Now, the array r_0 represents a stationary body. What we want is a trajectory over time, represented by an array of functions. Our chosen trajectory will be a stationary cube with an helix rotating counter-clockwise over it.

For the cube part, we represent these as constant functions.

trajectory = Function[]
for x in r_0[1:end-2]
push!(trajectory, let x=x; t -> x;end)
end

While the helix movement is done using the function rotate over a fixed axis with an angle varying over time.

const ω = 2*π/5.0            # Angular velocity
const z_axis  = [0., 0., 1.] # Axis of rotation is orthogonal to helix

for x in r_0[end-1:end]
push!(trajectory, let x=x; t -> rotate(x, axis=z_axis, angle=ω*t); end)
end

With this, we complete the code for the trajectory on the body frame. Let's animate it so we can see how the trajectory behaves.

using Plots: Animation, frame, gif
anime = Animation()
for t in 0.:0.1:7.
frame(anime, plot([ x(t) for x in trajectory], bodylines=edges))
end
gif(anime)

It is now time to define the problem's model and find the trajectory on the inertial frame. First, we need to define some initial data.

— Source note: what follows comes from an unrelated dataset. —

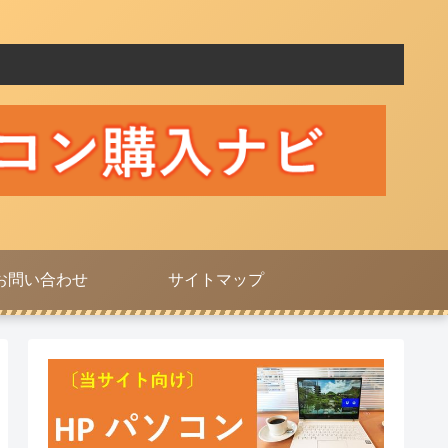
お問い合わせ
サイトマップ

tstart  = 0.                # Starting time
tend    = 5.                # Ending time
Rstart  = one(Quaternion)   # Initial rotation
L_cm    = zeros(3)          # Angular momentum as viewed from center of mass

The variables tstart and tend define respectively the starting and ending time for the dynamics. The other two variables are the initial data necessary to solve the differential equation. The term one(Quaternion) is our way to represent the identity rotation, meaning that at the starting time, the inertial frame coincides with the body frame. The variable L_cm is set to zero, meaning that the total angular momentum is zero from the point of view of the center of mass.

With this information, we are ready to define our Model.

model = Model( trajectory
, timespan = (tstart, tend)
, q_0  = Rstart
, L_cm = L_cm
)

Now that everything is setted up, finding the inertial frame trajectory is as simple as writing

solve!(model)

To visualize the final result, we can use the function plotmodel to plot and save an animation of the dynamics of both frames side by side.

plotmodel( model
, :both
, saveas="cubecopter.gif"
, bodylines=edges          # Only for visualization
, duration=5.0             # Duration in seconds
)

In the inertial frame, the cube rotates in the opposite direction to the helix guaranteeing that the total angular momentum is conserved.